▶ **Stored data entries**:

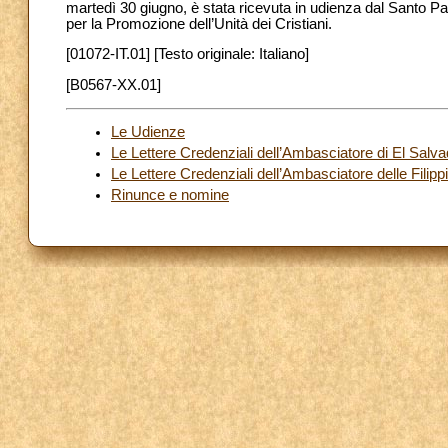
martedì 30 giugno, è stata ricevuta in udienza dal Santo P
per la Promozione dell’Unità dei Cristiani.
[01072-IT.01] [Testo originale: Italiano]
[B0567-XX.01]
Le Udienze
Le Lettere Credenziali dell’Ambasciatore di El Salv
Le Lettere Credenziali dell’Ambasciatore delle Filip
Rinunce e nomine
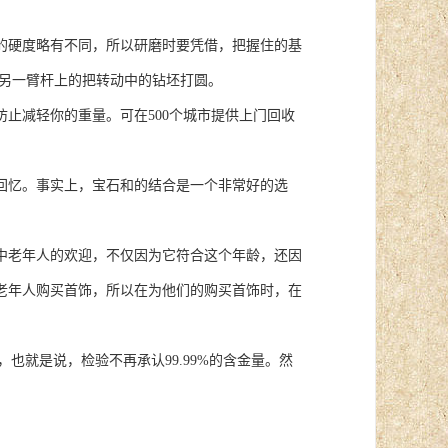
硬度略有不同，所以研磨时要凭借，把握住的基
用另一臂杆上的把转动中的钻坯打圆。
止减轻你的重量。可在500个城市提供上门回收
忆。事实上，宝石和的结合是一个非常好的选
。
老年人的欢迎，不仅因为它符合这个年龄，还因
老年人购买首饰，所以在为他们的购买首饰时，在
也就是说，检验不再承认99.99%的含金量。然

▶ **Instructions for the task**: Determine how many lines of the data contain "Credenziali" and give nothing but that number.

▶ **Solution to this task**: 2